Records from a collection:
□ □ □ □

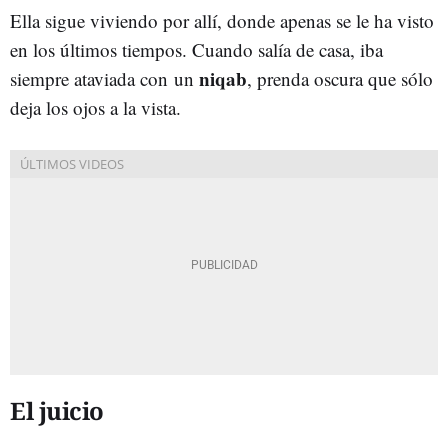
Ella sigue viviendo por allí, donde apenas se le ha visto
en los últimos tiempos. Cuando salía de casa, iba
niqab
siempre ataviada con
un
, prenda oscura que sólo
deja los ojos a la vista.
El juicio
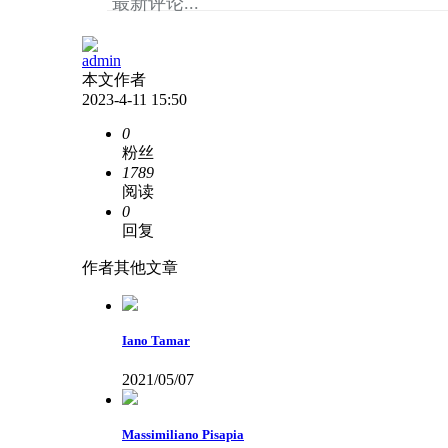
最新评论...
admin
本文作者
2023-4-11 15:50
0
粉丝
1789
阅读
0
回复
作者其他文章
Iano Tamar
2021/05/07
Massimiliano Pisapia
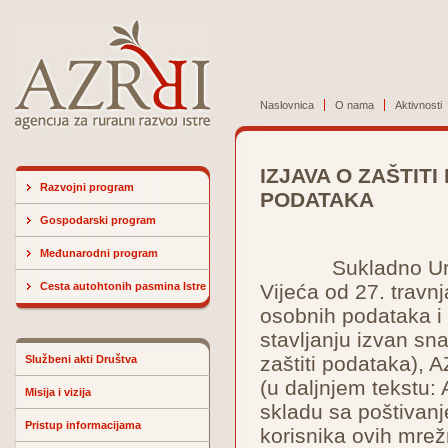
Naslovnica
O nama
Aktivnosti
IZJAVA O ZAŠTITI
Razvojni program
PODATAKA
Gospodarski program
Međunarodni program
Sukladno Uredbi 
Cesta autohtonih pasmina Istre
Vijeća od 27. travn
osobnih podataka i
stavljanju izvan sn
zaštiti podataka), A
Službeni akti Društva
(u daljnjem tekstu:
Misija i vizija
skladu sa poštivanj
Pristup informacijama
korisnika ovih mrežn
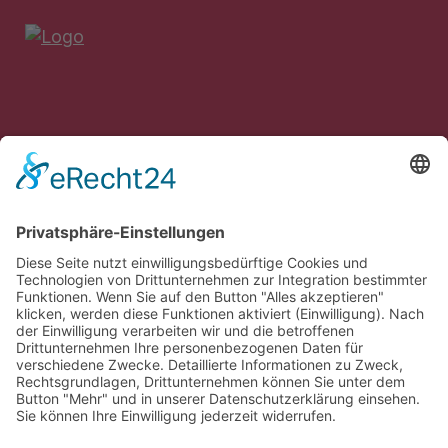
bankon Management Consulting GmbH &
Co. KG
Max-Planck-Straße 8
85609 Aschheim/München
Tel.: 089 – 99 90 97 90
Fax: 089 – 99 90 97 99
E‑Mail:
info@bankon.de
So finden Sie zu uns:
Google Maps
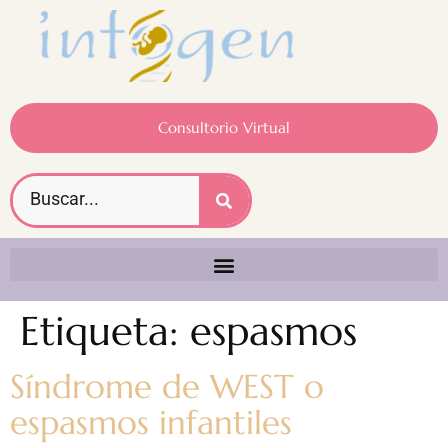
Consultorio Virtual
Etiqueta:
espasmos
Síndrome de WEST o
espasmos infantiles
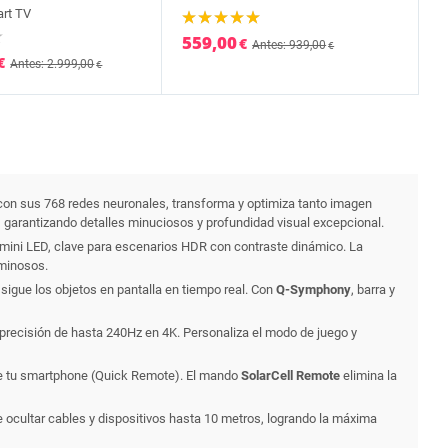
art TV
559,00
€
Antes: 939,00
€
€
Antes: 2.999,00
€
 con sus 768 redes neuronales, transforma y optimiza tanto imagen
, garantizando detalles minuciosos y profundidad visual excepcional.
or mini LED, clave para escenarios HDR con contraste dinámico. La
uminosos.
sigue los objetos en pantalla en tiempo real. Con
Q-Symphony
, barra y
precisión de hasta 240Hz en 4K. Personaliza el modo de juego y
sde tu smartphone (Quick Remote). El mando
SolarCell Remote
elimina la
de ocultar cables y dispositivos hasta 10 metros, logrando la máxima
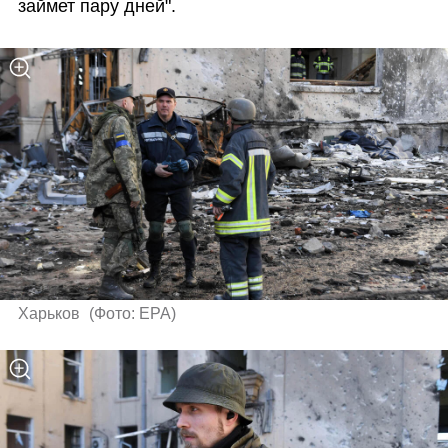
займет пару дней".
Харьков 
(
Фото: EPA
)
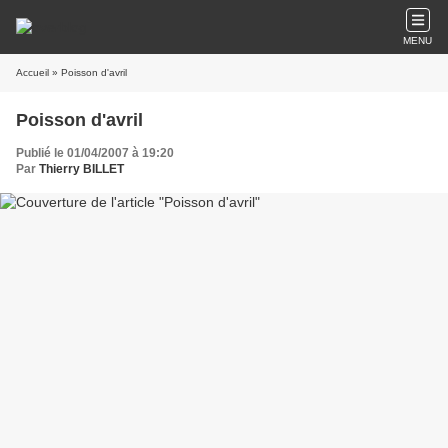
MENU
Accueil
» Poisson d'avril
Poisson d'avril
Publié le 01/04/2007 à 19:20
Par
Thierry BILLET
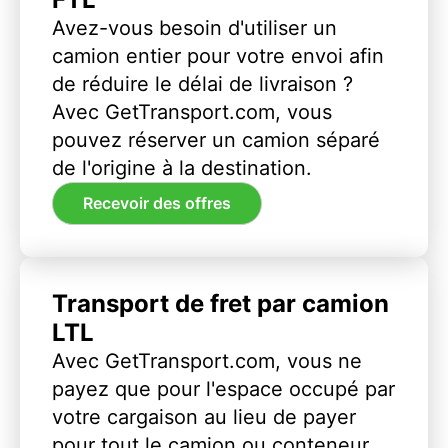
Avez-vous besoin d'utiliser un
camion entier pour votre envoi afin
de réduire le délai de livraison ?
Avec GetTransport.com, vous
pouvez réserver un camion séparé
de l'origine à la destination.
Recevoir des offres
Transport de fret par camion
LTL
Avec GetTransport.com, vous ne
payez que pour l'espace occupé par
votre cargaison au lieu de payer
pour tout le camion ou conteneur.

□ □ □ □

Problem details >>
Your task is to retype all the entries exactly and leave out any pictures.

Task result >>
Ella sigue viviendo por allí, donde apenas se le ha visto
en los últimos tiempos. Cuando salía de casa, iba
niqab
siempre ataviada con
un
, prenda oscura que sólo
deja los ojos a la vista.
El juicio
最新评论...
admin
本文作者
2023-4-11 15:50
0
粉丝
1789
阅读
0
回复
作者其他文章
Iano Tamar
2021/05/07
Massimiliano Pisapia
Naslovnica
O nama
Aktivnosti
IZJAVA O ZAŠTITI
Razvojni program
PODATAKA
Gospodarski program
Međunarodni program
Sukladno Uredbi 
Cesta autohtonih pasmina Istre
Vijeća od 27. travn
osobnih podataka i
stavljanju izvan sn
zaštiti podataka), A
Službeni akti Društva
(u daljnjem tekstu:
Misija i vizija
skladu sa poštivanj
Pristup informacijama
korisnika ovih mrežn
bankon Management Consulting GmbH &
Co. KG
Max-Planck-Straße 8
85609 Aschheim/München
Tel.: 089 – 99 90 97 90
Fax: 089 – 99 90 97 99
E‑Mail:
info@bankon.de
So finden Sie zu uns:
Google Maps
Consultorio Virtual
Etiqueta:
espasmos
Síndrome de WEST o
espasmos infantiles
art TV
559,00
€
Antes: 939,00
€
€
Antes: 2.999,00
€
 con sus 768 redes neuronales, transforma y optimiza tanto imagen
, garantizando detalles minuciosos y profundidad visual excepcional.
or mini LED, clave para escenarios HDR con contraste dinámico. La
uminosos.
sigue los objetos en pantalla en tiempo real. Con
Q-Symphony
, barra y
precisión de hasta 240Hz en 4K. Personaliza el modo de juego y
sde tu smartphone (Quick Remote). El mando
SolarCell Remote
elimina la
de ocultar cables y dispositivos hasta 10 metros, logrando la máxima
займет пару дней".
Харьков 
(
Фото: EPA
)
MENU
Accueil
» Poisson d'avril
Poisson d'avril
Publié le 01/04/2007 à 19:20
Par
Thierry BILLET
Avez-vous besoin d'utiliser un
camion entier pour votre envoi afin
de réduire le délai de livraison ?
Avec GetTransport.com, vous
pouvez réserver un camion séparé
de l'origine à la destination.
Recevoir des offres
Transport de fret par camion
LTL
Avec GetTransport.com, vous ne
payez que pour l'espace occupé par
votre cargaison au lieu de payer
pour tout le camion ou conteneur.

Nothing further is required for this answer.